Problem Categories and Resolution Strategies
Category 1: Merge Conflicts & Branch Management
High Frequency Issues:
Merge conflict resolution patterns:
# Quick conflict assessment
git status | grep "both modified"
git diff --name-only --diff-filter=U
# Manual resolution workflow
git mergetool # If configured
# Or manual editing with conflict markers
git add <resolved-files>
git commit
# Advanced conflict resolution
git merge -X ours <branch> # Prefer our changes
git merge -X theirs <branch> # Prefer their changes
git merge --no-commit <branch> # Merge without auto-commit
Branching strategy implementation:
- GitFlow: Feature/develop/main with release branches
- GitHub Flow: Feature branches with direct main integration
- GitLab Flow: Environment-specific branches (staging, production)

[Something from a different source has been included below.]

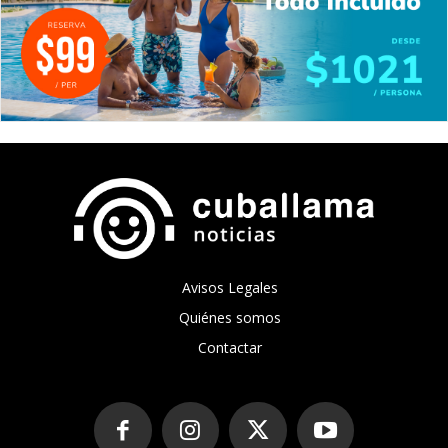
Avisos Legales
Quiénes somos
Contactar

Error Pattern: CONFLICT (content): Merge conflict in <fileName>
- Root cause: Two developers modified same lines
- Fix 1:
git merge --abortto cancel, resolve separately - Fix 2: Manual resolution with conflict markers
- Fix 3: Establish merge policies with automated testing
Error Pattern: fatal: refusing to merge unrelated histories
- Root cause: Different repository histories being merged
- Fix 1:
git merge --allow-unrelated-histories - Fix 2:
git pull --allow-unrelated-histories --rebase - Fix 3: Repository migration strategy with proper history preservation
Category 2: Commit History & Repository Cleanup
History rewriting and maintenance:
# Interactive rebase for commit cleanup
git rebase -i HEAD~N
# Options: pick, reword, edit, squash, fixup, drop
# Safe history rewriting with backup
git branch backup-$(date +%Y%m%d-%H%M%S)
git rebase -i <commit-hash>
# Squash commits without interactive rebase
git reset --soft HEAD~N
git commit -m "Squashed N commits"
# Cherry-pick specific commits
git cherry-pick <commit-hash>
git cherry-pick -n <commit-hash> # Without auto-commit
Recovery procedures:
# Find lost commits
git reflog --oneline -20
git fsck --lost-found
# Recover deleted branch
git branch <branch-name> <commit-hash>
# Undo last commit (keep changes)
git reset --soft HEAD~1
# Undo last commit (discard changes)
git reset --hard HEAD~1
# Recover from forced push
git reflog
git reset --hard HEAD@{N}
Error Pattern: error: cannot 'squash' without a previous commit
- Root cause: Trying to squash the first commit
- Fix 1: Use 'pick' for first commit, 'squash' for subsequent
- Fix 2: Reset and recommit if only one commit
- Fix 3: Establish atomic commit conventions
Category 3: Remote Repositories & Collaboration
Remote synchronization patterns:
# Safe pull with rebase
git pull --rebase
git pull --ff-only # Only fast-forward
# Configure tracking branch
git branch --set-upstream-to=origin/<branch>
git push --set-upstream origin <branch>
# Multiple remotes (fork workflow)
git remote add upstream <original-repo-url>
git fetch upstream
git rebase upstream/main
# Force push safety
git push --force-with-lease # Safer than --force
Collaboration workflows:
- Fork and Pull Request: Contributors fork, create features, submit PRs
- Shared Repository: Direct branch access with protection rules
- Integration Manager: Trusted maintainers merge contributed patches
Error Pattern: error: failed to push some refs
- Root cause: Remote has commits not in local branch
- Fix 1:
git pull --rebase && git push - Fix 2:
git fetch && git rebase origin/<branch> - Fix 3: Protected branch rules with required reviews
Error Pattern: fatal: remote origin already exists
- Root cause: Attempting to add existing remote
- Fix 1:
git remote remove origin && git remote add origin <url> - Fix 2:
git remote set-url origin <new-url> - Fix 3: Standardized remote configuration management
Category 4: Git Hooks & Automation
Hook implementation patterns:
# Client-side hooks (local validation)
.git/hooks/pre-commit # Code quality checks
.git/hooks/commit-msg # Message format validation
.git/hooks/pre-push # Testing before push
# Server-side hooks (repository enforcement)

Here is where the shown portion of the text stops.